I collected Wikipedia articles for nearly 900 science fiction novels, and clustered them via the TF-IDF and k-means algorithms. The dimensions are reduced for visualization via t-SNE, the colors represent the k-means clusters, and the dot size represents the prominence of an article among the other data. Read more about the methodology at this post. All methods are the same. Just substitute “novels” for “albums” and “authors” for “musicians.”

This is an improvement on a previous post, both in the crawling code, the data processing, and the visualization. The new Dask-friendly structure of the data allowed me to reuse the same scripts and notebooks as the jazz visualization to create this post. The code is available here.

Observations

Like with the original jazz data visualizations I did, I like to look for evidence in the visualization that the algorithms or data processing methods are uncovering more than surface-level structure. It’s a good omen to see how well certain authors like Philip K. Dick or Robert A. Heinlein sort out into their own mini-clusters.
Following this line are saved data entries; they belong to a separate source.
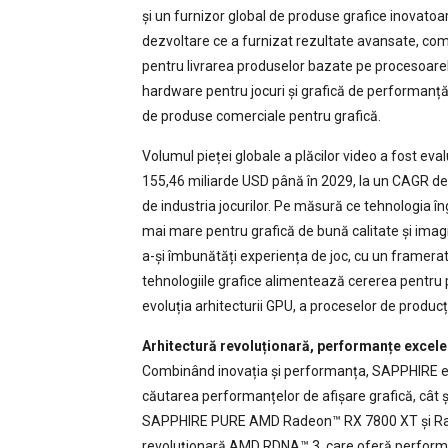
și un furnizor global de produse grafice inovatoa
dezvoltare ce a furnizat rezultate avansate, comp
pentru livrarea produselor bazate pe procesoar
hardware pentru jocuri și grafică de performanță,
de produse comerciale pentru grafică.
Volumul pieței globale a plăcilor video a fost eva
155,46 miliarde USD până în 2029, la un CAGR de 
de industria jocurilor. Pe măsură ce tehnologia în
mai mare pentru grafică de bună calitate și imagin
a-și îmbunătăți experiența de joc, cu un framerate
tehnologiile grafice alimentează cererea pentru p
evoluția arhitecturii GPU, a proceselor de producț
Arhitectură revoluționară, performanțe excel
Combinând inovația și performanța, SAPPHIRE este 
căutarea performanțelor de afișare grafică, cât și
SAPPHIRE PURE AMD Radeon™ RX 7800 XT și Rade
revoluționară AMD RDNA™ 3, care oferă performan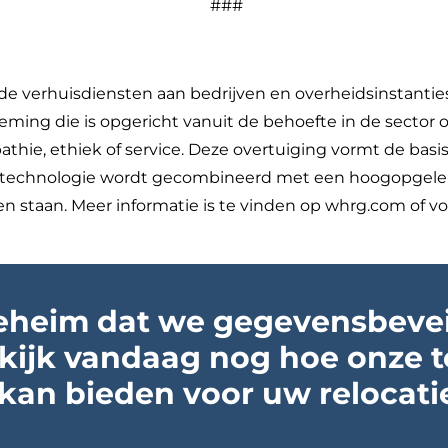
###
e verhuisdiensten aan bedrijven en overheidsinstantie
neming die is opgericht vanuit de behoefte in de sector
thie, ethiek of service. Deze overtuiging vormt de bas
stechnologie wordt gecombineerd met een hoogopgelei
ben staan. Meer informatie is te vinden op whrg.com of
eheim dat we gegevensbevei
kijk vandaag nog hoe onze t
 kan bieden voor uw relocat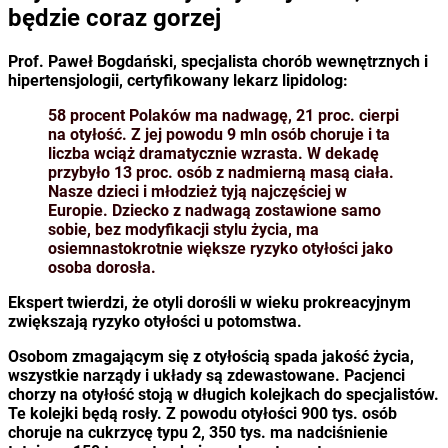
będzie coraz gorzej
Prof. Paweł Bogdański, specjalista chorób wewnętrznych i
hipertensjologii, certyfikowany lekarz lipidolog:
58 procent Polaków ma nadwagę, 21 proc. cierpi
na otyłość. Z jej powodu 9 mln osób choruje i ta
liczba wciąż dramatycznie wzrasta. W dekadę
przybyło 13 proc. osób z nadmierną masą ciała.
Nasze dzieci i młodzież tyją najczęściej w
Europie. Dziecko z nadwagą zostawione samo
sobie, bez modyfikacji stylu życia, ma
osiemnastokrotnie większe ryzyko otyłości jako
osoba dorosła.
Ekspert twierdzi, że otyli dorośli w wieku prokreacyjnym
zwiększają ryzyko otyłości u potomstwa.
Osobom zmagającym się z otyłością spada jakość życia,
wszystkie narządy i układy są zdewastowane. Pacjenci
chorzy na otyłość stoją w długich kolejkach do specjalistów.
Te kolejki będą rosły. Z powodu otyłości 900 tys. osób
choruje na cukrzycę typu 2, 350 tys. ma nadciśnienie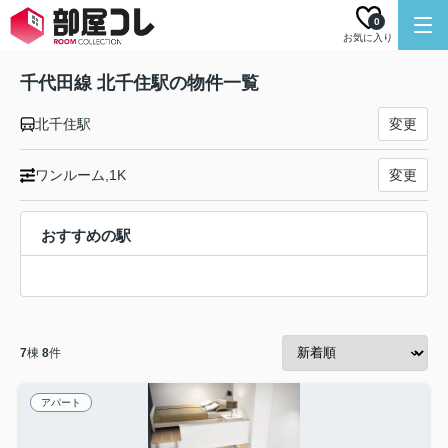
0
お気に入り
千代田線 北千住駅の物件一覧
北千住駅
変更
ワンルーム,1K
変更
おすすめの駅
7
棟
8
件
アパート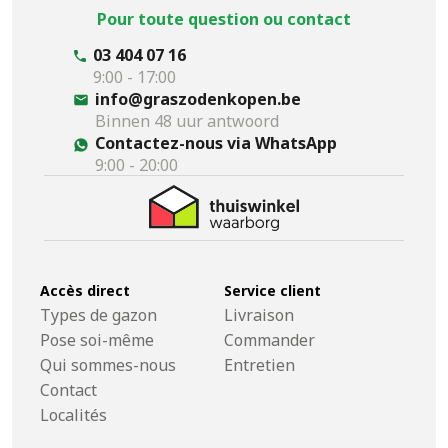
Pour toute question ou contact
03 404 07 16
9:00 - 17:00
info@graszodenkopen.be
Binnen 48 uur antwoord
Contactez-nous via WhatsApp
9:00 - 20:00
Accès direct
Service client
Types de gazon
Livraison
Pose soi-même
Commander
Qui sommes-nous
Entretien
Contact
Localités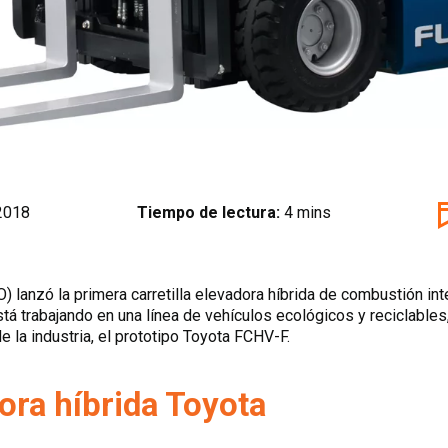
 2018
Tiempo de lectura:
4 mins
) lanzó la primera carretilla elevadora híbrida de combustión in
á trabajando en una línea de vehículos ecológicos y reciclables, i
 la industria, el prototipo Toyota FCHV-F.
dora híbrida Toyota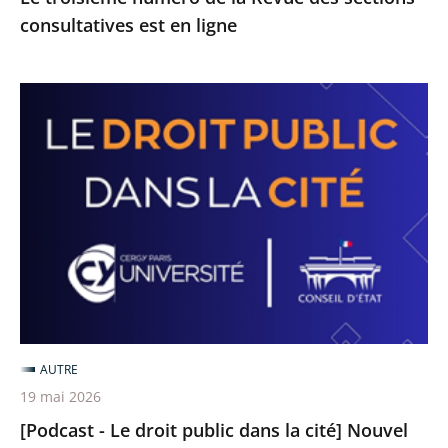
consultatives est en ligne
[Podcast
-
Le
droit
public
dans
la
cité]
Nouvel
épisode
AUTRE
sur
19 mai 2026
le
[Podcast - Le droit public dans la cité] Nouvel
thème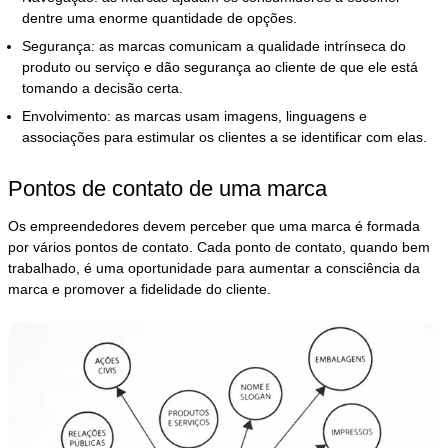
dentre uma enorme quantidade de opções.
Segurança: as marcas comunicam a qualidade intrínseca do
produto ou serviço e dão segurança ao cliente de que ele está
tomando a decisão certa.
Envolvimento: as marcas usam imagens, linguagens e
associações para estimular os clientes a se identificar com elas.
Pontos de contato de uma marca
Os empreendedores devem perceber que uma marca é formada
por vários pontos de contato. Cada ponto de contato, quando bem
trabalhado, é uma oportunidade para aumentar a consciência da
marca e promover a fidelidade do cliente.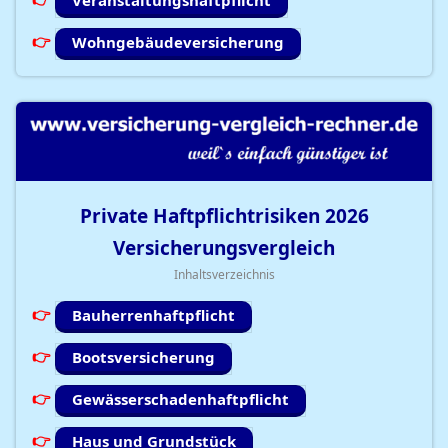
Veranstaltungshaftpflicht
Wohngebäudeversicherung
Private Haftpflichtrisiken
2026
Versicherungsvergleich
Inhaltsverzeichnis
Bauherrenhaftpflicht
Bootsversicherung
Gewässerschadenhaftpflicht
Haus und Grundstück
But I think the best evidence there is something nontrivial here is the “Frankenstein” cluster, and by that I don’t mean the cluster that has Frankenstein by Mary Shelley. I mean the cluster that has Ursula Le Guin, Octavia Butler, N.K. Jemisin, Ann Leckie, and more of the most famous sci-fi authors and novels of all time. The clustering brought together a diverse group of novels based on their special distinctions rather than just their author or genre.

In fact, when I looked at the top keywords that the k-means algorithm used to associate the clusters for the above coloring, k-means said these were the top 5 most important “words” for grouping the magenta-colored datapoints together: award, novel, best, le & guin.

So, overall, like we predicted, there is more apparent reliance than the jazz dataset on similarities in the material rather than collaboration, but there is still an overpowering emphasis on individual authors in clustering. Perhaps including more genres in the dataset, we can get a more interesting clustering of subjects.